Cependant, 72 % des Américains sont d’avis que les musulmans doivent être libres d’exercer leur culte ; 15 % s’y opposent et 13 % se montrent indécis. Mais parmi les évangéliques, malgré le fort soutien affiché pour défendre la liberté religieuse, seuls 27 % se disent complètement d’accord avec le droit des musulmans à jouir d’une entière liberté de pratique religieuse.
Sur un autre plan, on peut noter que, malgré les événements des dernières années, 54 % des Américains tendent à penser que les musulmans sont des personnes pacifiques ; 27 % ne sont pas ou pas du tout de cet avis.

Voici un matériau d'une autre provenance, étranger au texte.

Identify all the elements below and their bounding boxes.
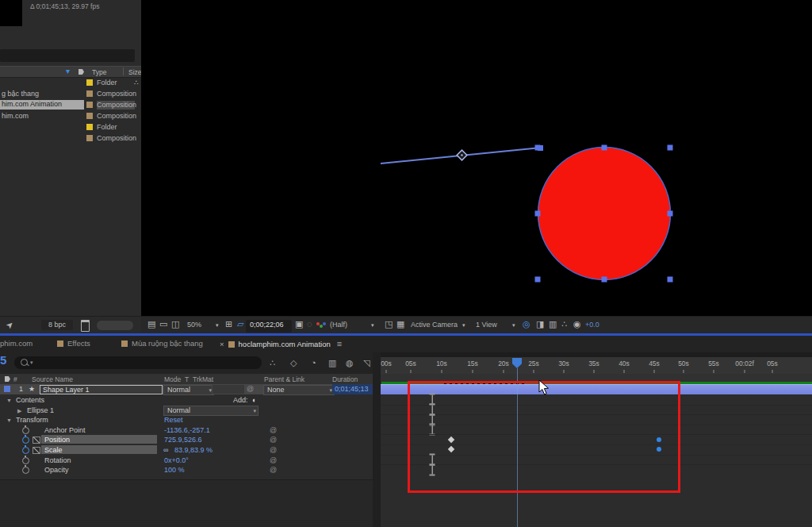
project-row[interactable]: Composition: [0, 133, 141, 144]
layer-duration[interactable]: 0;01;45;13: [332, 384, 376, 394]
monitor-icon[interactable]: ▭: [159, 319, 167, 329]
motion-blur-icon[interactable]: ◍: [346, 358, 354, 368]
add-menu-icon[interactable]: ◐: [252, 395, 256, 405]
stopwatch-icon[interactable]: [22, 437, 29, 444]
trash-icon[interactable]: [81, 320, 90, 332]
column-index[interactable]: #: [13, 375, 17, 383]
stereo-glasses-icon[interactable]: ◫: [171, 319, 179, 329]
camera-select[interactable]: Active Camera: [411, 320, 458, 330]
stopwatch-icon[interactable]: [22, 427, 29, 434]
property-label[interactable]: Opacity: [44, 465, 69, 475]
property-value[interactable]: 0x+0.0°: [164, 456, 189, 465]
sort-arrow-icon[interactable]: ▾: [66, 67, 70, 76]
project-row[interactable]: Folder∴: [0, 77, 141, 88]
link-dimensions-icon[interactable]: ∞: [163, 445, 168, 455]
project-row[interactable]: g bậc thangComposition: [0, 88, 141, 99]
frame-blend-icon[interactable]: ▥: [328, 358, 336, 368]
timeline-panel-divider[interactable]: [373, 352, 381, 527]
tab-1[interactable]: phim.com: [0, 336, 33, 352]
project-row[interactable]: him.com AnimationComposition: [0, 99, 141, 110]
resolution-select[interactable]: (Half): [330, 320, 347, 330]
project-bit-depth-button[interactable]: 8 bpc: [41, 320, 73, 330]
property-value[interactable]: 100 %: [164, 465, 185, 475]
view-chevron-icon[interactable]: ▾: [512, 320, 515, 330]
tab-close-icon[interactable]: ×: [220, 340, 224, 348]
snapshot-camera-icon[interactable]: ▣: [295, 319, 303, 329]
composition-viewport[interactable]: [141, 0, 812, 316]
tab-2[interactable]: Effects: [57, 336, 90, 352]
transform-reset-button[interactable]: Reset: [164, 415, 183, 425]
graph-toggle-icon[interactable]: [33, 437, 40, 444]
property-value[interactable]: 83.9,83.9 %: [174, 445, 213, 455]
column-type[interactable]: Type: [92, 68, 106, 76]
stopwatch-icon[interactable]: [22, 457, 29, 464]
property-row-rotation[interactable]: Rotation0x+0.0°@: [0, 455, 374, 465]
property-value[interactable]: -1136.6,-257.1: [164, 425, 210, 435]
project-row[interactable]: him.comComposition: [0, 110, 141, 121]
property-row-anchor-point[interactable]: Anchor Point-1136.6,-257.1@: [0, 425, 374, 435]
property-row-ellipse-1[interactable]: ▶Ellipse 1Normal▾: [0, 405, 374, 415]
property-row-scale[interactable]: Scale∞83.9,83.9 %@: [0, 444, 374, 455]
property-row-position[interactable]: Position725.9,526.6@: [0, 434, 374, 444]
search-chevron-icon[interactable]: ▾: [30, 360, 33, 366]
property-pickwhip-icon[interactable]: @: [270, 445, 277, 455]
column-duration[interactable]: Duration: [332, 375, 358, 383]
project-search-input[interactable]: [0, 49, 135, 62]
graph-editor-icon[interactable]: ◹: [363, 358, 370, 368]
property-pickwhip-icon[interactable]: @: [270, 425, 277, 435]
zoom-chevron-icon[interactable]: ▾: [216, 320, 219, 330]
view-select[interactable]: 1 View: [476, 320, 497, 330]
timeline-search-input[interactable]: ▾: [14, 356, 262, 369]
exposure-value[interactable]: +0.0: [585, 320, 599, 330]
zoom-select[interactable]: 50%: [187, 320, 201, 330]
mask-visibility-icon[interactable]: ▱: [237, 319, 243, 329]
property-label[interactable]: Scale: [41, 445, 157, 454]
exposure-gear-icon[interactable]: ◉: [573, 319, 581, 329]
property-pickwhip-icon[interactable]: @: [270, 465, 277, 475]
tab-3[interactable]: Mùa ruộng bậc thang: [121, 336, 203, 352]
column-source-name[interactable]: Source Name: [32, 375, 73, 383]
timeline-panel-icon[interactable]: ▥: [549, 319, 557, 329]
tab-4[interactable]: ×hoclamphim.com Animation≡: [220, 336, 342, 354]
column-mode[interactable]: Mode: [164, 375, 181, 383]
show-snapshot-icon[interactable]: ◌: [307, 319, 312, 329]
current-time-partial[interactable]: 5: [0, 353, 8, 369]
column-t[interactable]: T: [185, 375, 189, 383]
camera-chevron-icon[interactable]: ▾: [462, 320, 465, 330]
property-pickwhip-icon[interactable]: @: [270, 435, 277, 444]
fast-previews-icon[interactable]: ◨: [536, 319, 544, 329]
property-value[interactable]: 725.9,526.6: [164, 435, 202, 444]
composition-mini-flowchart-icon[interactable]: ∴: [270, 358, 275, 368]
column-trkmat[interactable]: TrkMat: [193, 375, 213, 383]
layer-row[interactable]: 1 ★ Shape Layer 1 Normal▾ @ None▾ 0;01;4…: [0, 384, 374, 394]
layers-icon[interactable]: ▤: [147, 319, 155, 329]
time-ruler[interactable]: 00s05s10s15s20s25s30s35s40s45s50s55s00:0…: [381, 357, 812, 375]
parent-pickwhip-icon[interactable]: @: [247, 385, 254, 393]
property-pickwhip-icon[interactable]: @: [270, 456, 277, 465]
property-row-contents[interactable]: ▼ContentsAdd:◐: [0, 394, 374, 405]
stopwatch-icon[interactable]: [22, 467, 29, 474]
property-label[interactable]: Anchor Point: [44, 425, 86, 435]
property-row-opacity[interactable]: Opacity100 %@: [0, 464, 374, 475]
layer-color-swatch[interactable]: [4, 386, 10, 392]
red-circle-shape[interactable]: [538, 148, 671, 280]
resolution-chevron-icon[interactable]: ▾: [371, 320, 374, 330]
draft-3d-icon[interactable]: ◇: [290, 358, 297, 368]
property-label[interactable]: Rotation: [44, 456, 71, 465]
flowchart-icon[interactable]: ∴: [561, 319, 567, 329]
region-of-interest-icon[interactable]: ◳: [385, 319, 393, 329]
comp-timecode[interactable]: 0;00;22;06: [250, 320, 284, 330]
stopwatch-icon[interactable]: [22, 447, 29, 454]
label-column-icon[interactable]: [79, 69, 84, 75]
project-row[interactable]: Folder: [0, 121, 141, 133]
safe-zones-icon[interactable]: ⊞: [225, 319, 232, 329]
transparency-grid-icon[interactable]: ▦: [396, 319, 404, 329]
property-row-transform[interactable]: ▼TransformReset: [0, 414, 374, 425]
pixel-aspect-icon[interactable]: ◎: [523, 319, 530, 329]
trkmat-toggle[interactable]: [212, 384, 245, 394]
column-size[interactable]: Size: [128, 68, 142, 76]
interpret-footage-icon[interactable]: ➤: [4, 319, 17, 332]
graph-toggle-icon[interactable]: [33, 447, 40, 454]
column-parent-link[interactable]: Parent & Link: [264, 375, 304, 383]
property-label[interactable]: Position: [41, 435, 157, 444]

Quel type de culte chrétien ?
Le rapport de Barna s’intéresse à des indicateurs tels que l’intensité avec laquelle les chrétiens lisent ou étudient la Bible, mais trois pages sont aussi consacrées à l’évolution des pratiques et du rapport avec la liturgie (pp. 140-142). Ce n’est pas pour rien qu’est introduit ce sujet : « ces dernières années, il y a eu des indices d’un regain d’intérêt pour la liturgie, ou au moins pour un mélange de formes et de styles de culte anciens et modernes. » Cela serait-il le signe d’un déplacement vers une sensibilité plus liturgique ? D’autant plus que ce sont particulièrement des jeunes qui semblent ouverts à ces dimensions.
Cependant, selon les données recueillies par Barna, cette tendance ne se confirmerait que partiellement. Certes, 14 % des sondés se sont tournés vers des formes plus liturgiques ; mais 30 % seraient allés en sens opposé, s’éloignant de formes liturgiques pour des environnements non liturgiques. Dans les deux cas, ce sont particulièrement des jeunes qui changent d’orientation.
Quant aux raisons des uns et des autres, 27 % des Américains interrogés qui se tournent vers une approche plus liturgique entendent y trouve un lien plus profond avec l’héritage chrétien et 24 % disent faire une expérience plus profonde de leurs relations avec Dieu dans un cadre liturgique. Quant à ceux qui se détournent d’une pratique religieuse de type liturgique, 32 % disent avoir une plus grande expérience de Dieu dans leur nouvel environnement et 24 % être attirés par le style musical.
Commentant ces résultats (p. 143), Cheryl Jones, professeur de formation spirituelle dans un séminaire de théologie pentecôtiste, dit n’être pas surprise par les déplacements — surtout parmi les jeunes — entre des environnements liturgiques et d’autres qui ne le sont pas. Elle dit connaître beaucoup de millennials (c’est-à-dire les personnes nées entre 1984 et 2002) « qui déchantent tellement de ce qu’ils appellent “la liturgie du concert de rock” qu’ils refusent d’assister aux cultes dans des églises évangéliques ou sont même hostiles à des formes de louange et de culte évangéliques ». De plus, l’environnement frénétique de la société contemporaine créerait le besoin de moments de silence et de retour sur soi-même. Même si elle reconnaît la difficulté de cette démarche en contexte évangélique, Cheryl Jones dit espérer des voies d’intégration entre culte liturgique et pentecôtiste.
Une Amérique encore marquée par le christianisme
Résumant les données recueillies dans le cadre de ses enquêtes des dernières annnées, les chercheurs de Barna concluent que 78 % des Américains seraient chrétiens, 7 % appartiendraient à une autre famille religieuse et 13 % ne seraient pas attachés à une foi religieuse. 36 % des Américains seraient des chrétiens pratiquants, c’est-à-dire assistant à un service religieux au moins une fois par mois. Si l’on étend la période à six mois (en excluant la participation à un mariage ou à des obsèques), 57 % des Américains adultes (quelle que soit leur confession) auraient participé au moins une fois à un service religieux durant cette période. On peut noter les différences non négligeables entre ces chiffres et ceux mentionnés par le sociologue Mark Chaves, auxquels Religioscope avait donné écho : selon ce chercheur, le taux de pratique religieuse aux États-Unis serait en réalité proche de 25 % et le nombre de personnes sans affiliation religieuse atteindrait 20 %.
Barna Trends 2018. What’s New and What’s Next at the Intersection of Faith and Culture, Grand Rapids (Michigan), Baker Books, 2017, 224 p.